# Page segmentation data:
----

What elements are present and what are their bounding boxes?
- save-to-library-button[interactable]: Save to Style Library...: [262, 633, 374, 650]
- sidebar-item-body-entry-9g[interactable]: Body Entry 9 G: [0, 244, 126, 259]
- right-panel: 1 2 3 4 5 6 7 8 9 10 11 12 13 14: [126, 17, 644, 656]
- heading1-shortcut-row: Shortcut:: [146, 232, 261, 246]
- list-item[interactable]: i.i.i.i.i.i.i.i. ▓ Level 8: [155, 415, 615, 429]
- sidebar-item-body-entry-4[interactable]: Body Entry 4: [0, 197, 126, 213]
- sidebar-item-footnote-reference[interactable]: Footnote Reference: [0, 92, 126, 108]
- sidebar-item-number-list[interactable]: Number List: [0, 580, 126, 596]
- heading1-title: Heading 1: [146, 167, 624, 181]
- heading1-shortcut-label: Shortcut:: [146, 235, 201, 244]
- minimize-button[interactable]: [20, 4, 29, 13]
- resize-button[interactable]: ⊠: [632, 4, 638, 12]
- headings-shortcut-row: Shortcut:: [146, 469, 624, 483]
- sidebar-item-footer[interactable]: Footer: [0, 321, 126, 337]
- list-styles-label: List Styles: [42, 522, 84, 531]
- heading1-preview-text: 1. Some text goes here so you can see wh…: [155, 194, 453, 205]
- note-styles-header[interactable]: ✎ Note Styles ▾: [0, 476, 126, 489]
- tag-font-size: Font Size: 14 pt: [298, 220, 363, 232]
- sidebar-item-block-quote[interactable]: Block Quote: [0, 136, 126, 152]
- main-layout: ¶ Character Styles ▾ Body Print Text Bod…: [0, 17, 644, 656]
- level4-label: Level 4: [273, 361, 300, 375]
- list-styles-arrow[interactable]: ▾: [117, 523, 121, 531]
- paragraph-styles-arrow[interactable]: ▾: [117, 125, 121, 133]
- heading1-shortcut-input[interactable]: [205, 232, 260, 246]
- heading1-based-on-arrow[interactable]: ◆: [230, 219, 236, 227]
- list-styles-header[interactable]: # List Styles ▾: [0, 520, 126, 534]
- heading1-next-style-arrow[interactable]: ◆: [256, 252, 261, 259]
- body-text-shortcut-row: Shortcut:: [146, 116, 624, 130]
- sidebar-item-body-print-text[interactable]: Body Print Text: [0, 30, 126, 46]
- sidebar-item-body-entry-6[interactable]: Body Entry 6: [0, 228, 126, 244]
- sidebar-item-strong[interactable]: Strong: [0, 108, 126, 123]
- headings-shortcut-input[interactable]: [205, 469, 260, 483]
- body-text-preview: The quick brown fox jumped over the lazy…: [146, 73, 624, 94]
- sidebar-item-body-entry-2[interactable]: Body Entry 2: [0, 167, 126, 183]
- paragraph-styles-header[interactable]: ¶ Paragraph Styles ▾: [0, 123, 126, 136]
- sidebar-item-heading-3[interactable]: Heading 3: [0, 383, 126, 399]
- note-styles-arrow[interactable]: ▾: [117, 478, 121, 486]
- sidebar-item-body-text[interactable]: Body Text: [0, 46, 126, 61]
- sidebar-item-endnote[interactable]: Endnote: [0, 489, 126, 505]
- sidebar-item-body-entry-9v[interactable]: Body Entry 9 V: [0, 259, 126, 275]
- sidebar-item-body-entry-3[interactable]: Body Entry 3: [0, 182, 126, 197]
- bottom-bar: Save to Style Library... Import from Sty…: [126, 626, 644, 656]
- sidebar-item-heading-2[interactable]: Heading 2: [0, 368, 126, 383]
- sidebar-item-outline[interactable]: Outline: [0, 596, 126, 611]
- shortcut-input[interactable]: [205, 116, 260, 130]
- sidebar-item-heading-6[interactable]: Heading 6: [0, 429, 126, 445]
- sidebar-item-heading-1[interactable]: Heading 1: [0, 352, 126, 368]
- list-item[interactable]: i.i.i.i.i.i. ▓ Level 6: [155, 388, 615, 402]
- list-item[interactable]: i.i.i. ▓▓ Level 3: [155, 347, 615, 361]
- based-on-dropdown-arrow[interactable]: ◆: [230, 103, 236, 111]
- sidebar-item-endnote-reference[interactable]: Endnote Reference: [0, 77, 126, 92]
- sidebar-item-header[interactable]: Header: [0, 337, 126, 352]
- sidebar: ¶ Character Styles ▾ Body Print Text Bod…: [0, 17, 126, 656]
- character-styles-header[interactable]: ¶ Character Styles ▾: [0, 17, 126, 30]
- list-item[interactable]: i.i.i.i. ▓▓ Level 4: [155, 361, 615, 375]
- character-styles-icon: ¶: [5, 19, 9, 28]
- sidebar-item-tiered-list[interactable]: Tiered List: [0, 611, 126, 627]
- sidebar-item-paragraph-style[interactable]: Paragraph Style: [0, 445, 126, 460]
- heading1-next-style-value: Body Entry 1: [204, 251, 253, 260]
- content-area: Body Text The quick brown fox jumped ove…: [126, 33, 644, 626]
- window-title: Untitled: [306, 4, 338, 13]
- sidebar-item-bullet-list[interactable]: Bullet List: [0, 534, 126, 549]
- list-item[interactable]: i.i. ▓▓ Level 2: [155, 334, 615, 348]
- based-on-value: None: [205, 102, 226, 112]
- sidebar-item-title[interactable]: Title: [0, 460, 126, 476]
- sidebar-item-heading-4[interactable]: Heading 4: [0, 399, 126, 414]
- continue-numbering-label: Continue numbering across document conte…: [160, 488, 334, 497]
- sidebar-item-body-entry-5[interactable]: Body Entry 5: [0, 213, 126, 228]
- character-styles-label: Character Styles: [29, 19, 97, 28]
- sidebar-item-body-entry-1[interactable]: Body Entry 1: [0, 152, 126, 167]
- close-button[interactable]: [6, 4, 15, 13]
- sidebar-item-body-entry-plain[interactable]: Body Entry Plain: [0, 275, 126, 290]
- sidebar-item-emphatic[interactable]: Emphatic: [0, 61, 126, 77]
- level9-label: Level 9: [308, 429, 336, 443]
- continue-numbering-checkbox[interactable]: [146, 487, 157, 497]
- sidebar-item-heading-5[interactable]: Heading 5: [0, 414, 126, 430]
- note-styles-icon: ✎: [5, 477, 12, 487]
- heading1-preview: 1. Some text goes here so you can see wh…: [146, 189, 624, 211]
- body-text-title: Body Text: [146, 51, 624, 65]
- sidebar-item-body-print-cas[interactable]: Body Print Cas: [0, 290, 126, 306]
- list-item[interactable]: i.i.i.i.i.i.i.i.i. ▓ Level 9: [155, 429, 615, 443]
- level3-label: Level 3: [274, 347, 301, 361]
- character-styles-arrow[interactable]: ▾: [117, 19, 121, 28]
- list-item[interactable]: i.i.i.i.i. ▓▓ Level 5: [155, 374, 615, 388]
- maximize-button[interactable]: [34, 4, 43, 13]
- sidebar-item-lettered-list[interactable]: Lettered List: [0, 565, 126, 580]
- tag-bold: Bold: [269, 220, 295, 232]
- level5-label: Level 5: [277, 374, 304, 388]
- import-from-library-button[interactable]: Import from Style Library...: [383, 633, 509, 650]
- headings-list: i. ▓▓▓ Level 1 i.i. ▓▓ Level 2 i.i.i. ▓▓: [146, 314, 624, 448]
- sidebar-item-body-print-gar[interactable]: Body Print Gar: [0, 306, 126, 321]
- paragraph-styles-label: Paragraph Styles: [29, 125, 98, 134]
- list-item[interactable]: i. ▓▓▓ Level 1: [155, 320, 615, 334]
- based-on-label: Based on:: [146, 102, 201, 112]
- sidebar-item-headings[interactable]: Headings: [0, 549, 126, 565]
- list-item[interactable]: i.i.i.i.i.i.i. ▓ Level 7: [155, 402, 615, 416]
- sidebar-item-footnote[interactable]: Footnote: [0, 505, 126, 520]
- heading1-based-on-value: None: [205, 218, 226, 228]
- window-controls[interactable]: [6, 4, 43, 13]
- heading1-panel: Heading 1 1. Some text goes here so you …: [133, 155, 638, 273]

----

# Task:
Give the number of lines above that hold "Some", with no other words.

# Response to the task:
3